In contrast, fares account for more than 60% of the Bay Area Rapid Transit’s budget and accounted for about half of New York’s Metropolitan Transportation Authority’s budget before the pandemic.

“Farees are not a big value in the metro budget. It’s a fraction of the total budget,” said Eli Lipmen, Executive Director of MoveLA.

His group has advocated a slower approach to a free system by first expanding the student program.

“For us,” he said, “it’s a question of how do you create the ridership, the future, and how do you create a culture that is no longer the culture that we know as Los Angeles, a car culture?”

His group supported legislation to fund student transit across California, but Gov. Gavin Newsom vetoed it this year, saying the state doesn’t have the funds.

Manville said history shows the strategy can work. Fare reductions in the 1980s increased ridership, as many school districts shoveled students onto public transit instead of their own buses, but it didn’t bring more riders with cars.
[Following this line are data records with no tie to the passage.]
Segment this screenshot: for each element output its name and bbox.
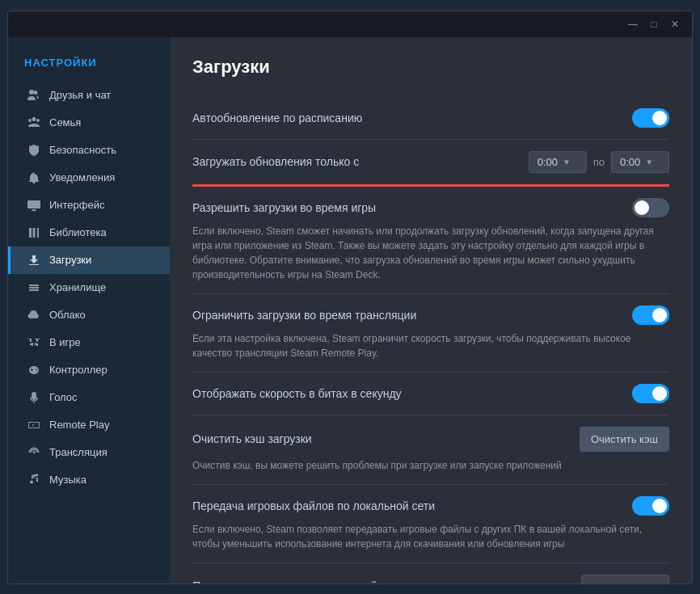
sidebar-item-interface[interactable]: Интерфейс (8, 192, 170, 219)
title-bar: — □ ✕ (8, 11, 692, 37)
sidebar-item-label: Семья (49, 116, 81, 128)
sidebar-item-label: Уведомления (49, 171, 115, 183)
sidebar-item-storage[interactable]: Хранилище (8, 274, 170, 301)
timerange-row: Загружать обновления только с 0:00 ▼ по … (192, 140, 669, 187)
downloads-during-game-block: Разрешить загрузки во время игры Если вк… (192, 187, 669, 294)
sidebar-item-music[interactable]: Музыка (8, 466, 170, 494)
sidebar-item-broadcast[interactable]: Трансляция (8, 439, 170, 466)
downloads-during-game-header: Разрешить загрузки во время игры (192, 198, 669, 217)
allow-transfer-label: Позволять передачу с этого устройства на (192, 579, 415, 583)
time-from-value: 0:00 (538, 156, 558, 168)
sidebar-item-label: Контроллер (49, 364, 108, 376)
downloads-during-game-desc: Если включено, Steam сможет начинать или… (192, 224, 669, 282)
time-controls: 0:00 ▼ по 0:00 ▼ (529, 151, 669, 173)
chevron-down-icon-2: ▼ (645, 158, 653, 166)
limit-broadcast-desc: Если эта настройка включена, Steam огран… (192, 331, 669, 360)
sidebar-item-library[interactable]: Библиотека (8, 219, 170, 246)
lan-transfer-desc: Если включено, Steam позволяет передават… (192, 522, 669, 551)
clear-cache-button[interactable]: Очистить кэш (580, 427, 669, 452)
clear-cache-desc: Очистив кэш, вы можете решить проблемы п… (192, 458, 669, 473)
sidebar-item-cloud[interactable]: Облако (8, 301, 170, 329)
lan-transfer-label: Передача игровых файлов по локальной сет… (192, 499, 435, 512)
downloads-during-game-toggle[interactable] (632, 198, 669, 217)
lan-transfer-toggle[interactable] (632, 496, 669, 516)
sidebar-item-remoteplay[interactable]: Remote Play (8, 411, 170, 439)
sidebar-item-controller[interactable]: Контроллер (8, 356, 170, 384)
cloud-icon (27, 308, 41, 322)
maximize-button[interactable]: □ (643, 14, 664, 35)
autoupdate-toggle[interactable] (632, 108, 669, 128)
main-content: НАСТРОЙКИ Друзья и чат Семья (8, 37, 692, 583)
sidebar-item-label: Интерфейс (49, 199, 104, 211)
library-icon (27, 225, 41, 240)
show-speed-bits-label: Отображать скорость в битах в секунду (192, 387, 402, 400)
sidebar: НАСТРОЙКИ Друзья и чат Семья (8, 37, 170, 583)
ingame-icon (27, 335, 41, 350)
sidebar-item-label: В игре (49, 336, 81, 348)
downloads-during-game-label: Разрешить загрузки во время игры (192, 201, 376, 214)
autoupdate-row: Автообновление по расписанию (192, 97, 669, 140)
family-icon (27, 116, 41, 130)
time-separator: по (593, 156, 605, 168)
limit-broadcast-toggle[interactable] (632, 305, 669, 325)
page-title: Загрузки (192, 57, 669, 78)
storage-icon (27, 280, 41, 295)
time-from-select[interactable]: 0:00 ▼ (529, 151, 587, 173)
sidebar-item-notifications[interactable]: Уведомления (8, 164, 170, 192)
sidebar-item-downloads[interactable]: Загрузки (8, 246, 170, 274)
broadcast-icon (27, 445, 41, 460)
timerange-label: Загружать обновления только с (192, 155, 359, 168)
sidebar-item-label: Загрузки (49, 254, 91, 266)
sidebar-heading: НАСТРОЙКИ (8, 50, 170, 82)
download-icon (27, 253, 41, 268)
limit-broadcast-header: Ограничить загрузки во время трансляции (192, 305, 669, 325)
close-button[interactable]: ✕ (664, 14, 685, 35)
limit-broadcast-label: Ограничить загрузки во время трансляции (192, 309, 416, 322)
lan-transfer-header: Передача игровых файлов по локальной сет… (192, 496, 669, 516)
music-icon (27, 473, 41, 487)
bell-icon (27, 171, 41, 185)
chevron-down-icon: ▼ (563, 158, 571, 166)
time-to-value: 0:00 (620, 156, 640, 168)
sidebar-item-label: Библиотека (49, 226, 107, 238)
monitor-icon (27, 198, 41, 213)
allow-transfer-dropdown[interactable]: только мне ▼ (581, 575, 669, 583)
limit-broadcast-block: Ограничить загрузки во время трансляции … (192, 294, 669, 373)
sidebar-item-label: Голос (49, 391, 78, 403)
sidebar-item-label: Хранилище (49, 281, 106, 293)
sidebar-item-label: Облако (49, 309, 86, 321)
content-area: Загрузки Автообновление по расписанию За… (170, 37, 692, 583)
sidebar-item-ingame[interactable]: В игре (8, 329, 170, 356)
sidebar-item-security[interactable]: Безопасность (8, 137, 170, 164)
sidebar-item-label: Друзья и чат (49, 89, 111, 101)
gamepad-icon (27, 363, 41, 377)
shield-icon (27, 143, 41, 158)
lan-transfer-block: Передача игровых файлов по локальной сет… (192, 485, 669, 563)
sidebar-item-friends[interactable]: Друзья и чат (8, 82, 170, 109)
sidebar-item-label: Безопасность (49, 144, 116, 156)
minimize-button[interactable]: — (622, 14, 643, 35)
sidebar-item-label: Музыка (49, 474, 86, 486)
show-speed-bits-row: Отображать скорость в битах в секунду (192, 373, 669, 415)
allow-transfer-row: Позволять передачу с этого устройства на… (192, 563, 669, 583)
show-speed-bits-toggle[interactable] (632, 384, 669, 403)
clear-cache-header: Очистить кэш загрузки Очистить кэш (192, 427, 669, 452)
microphone-icon (27, 390, 41, 405)
friends-icon (27, 88, 41, 103)
time-to-select[interactable]: 0:00 ▼ (611, 151, 669, 173)
clear-cache-label: Очистить кэш загрузки (192, 432, 312, 445)
sidebar-item-label: Remote Play (49, 419, 109, 431)
main-window: — □ ✕ НАСТРОЙКИ Друзья и чат (7, 11, 693, 584)
clear-cache-block: Очистить кэш загрузки Очистить кэш Очист… (192, 415, 669, 485)
sidebar-item-voice[interactable]: Голос (8, 384, 170, 411)
allow-transfer-value: только мне (592, 580, 646, 583)
chevron-down-icon-3: ▼ (651, 582, 659, 583)
sidebar-item-family[interactable]: Семья (8, 109, 170, 137)
autoupdate-label: Автообновление по расписанию (192, 112, 362, 124)
remoteplay-icon (27, 418, 41, 432)
sidebar-item-label: Трансляция (49, 446, 108, 458)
Los Angeles – with its wide boulevards, lots of parking lots and sparsely populated houses – is made for the car. Congestion charges could lure some onto public transport and reduce congestion, he said, but the policy should not be tied to free fares.

“It’s backwards,” he said. “You wouldn’t want to justify congestion charges by saying you can lower public transport fares.”

It was disappointing, he said, to see Garcetti’s idea just before his departure.

“On the way out, he’s pro-this controversial policy that he’s let idle for years,” Manville said. “It’s been going around the Metro boardroom for years, and he’s avoided it.”

But Garcetti said raising tariffs could be a transformative move for the region.

“I think the public and [the board] deserve a good, honest look at how you could do that, how you could pay for it,” Garcetti said. “It could be the most revolutionary thing we can do for the climate, poverty and increasing ridership.”